Source material: Begin

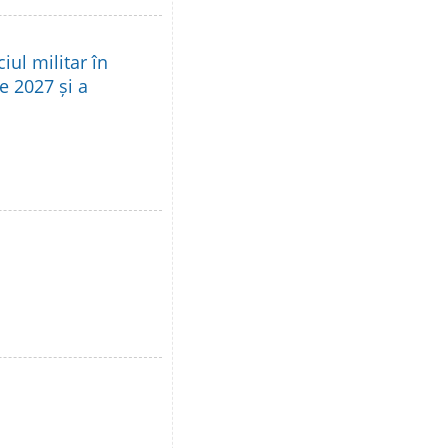
iul militar în
e 2027 și a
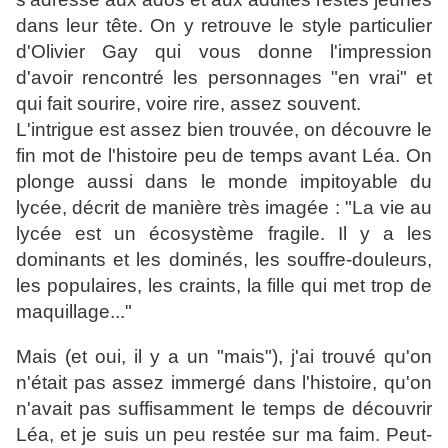
dans leur tête. On y retrouve le style particulier
d'Olivier Gay qui vous donne l'impression
d'avoir rencontré les personnages "en vrai" et
qui fait sourire, voire rire, assez souvent.
L'intrigue est assez bien trouvée, on découvre le
fin mot de l'histoire peu de temps
avant Léa. On
plonge aussi dans le monde impitoyable du
lycée, décrit de manière très imagée : "La vie au
lycée est un écosystème fragile. Il y a les
dominants et les dominés, les souffre-douleurs,
les populaires, les craints, la fille qui met trop de
maquillage..."
Mais (et oui, il y a un "mais"), j'ai trouvé qu'on
n'était pas assez immergé dans l'histoire, qu'on
n'avait pas suffisamment le temps de découvrir
Léa, et je suis un peu restée sur ma faim. Peut-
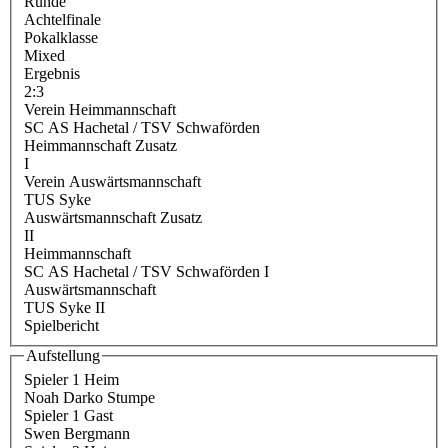
Runde
Achtelfinale
Pokalklasse
Mixed
Ergebnis
2:3
Verein Heimmannschaft
SC AS Hachetal / TSV Schwaförden
Heimmannschaft Zusatz
I
Verein Auswärtsmannschaft
TUS Syke
Auswärtsmannschaft Zusatz
II
Heimmannschaft
SC AS Hachetal / TSV Schwaförden I
Auswärtsmannschaft
TUS Syke II
Spielbericht
Aufstellung
Spieler 1 Heim
Noah Darko Stumpe
Spieler 1 Gast
Swen Bergmann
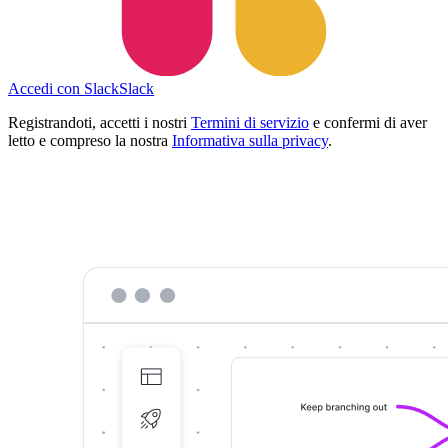
Accedi con Slack
Slack
Registrandoti, accetti i nostri
Termini di servizio
e confermi di aver
letto e compreso la nostra
Informativa sulla privacy
.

Source material: End

Exercise aim: Make an exact copy of the lines from the one holding "Noah Darko Stumpe" through the end of the material, both ends included, and keep the pictures out of it.

Final answer:
Noah Darko Stumpe
Spieler 1 Gast
Swen Bergmann
Accedi con Slack
Slack
Registrandoti, accetti i nostri
Termini di servizio
e confermi di aver
letto e compreso la nostra
Informativa sulla privacy
.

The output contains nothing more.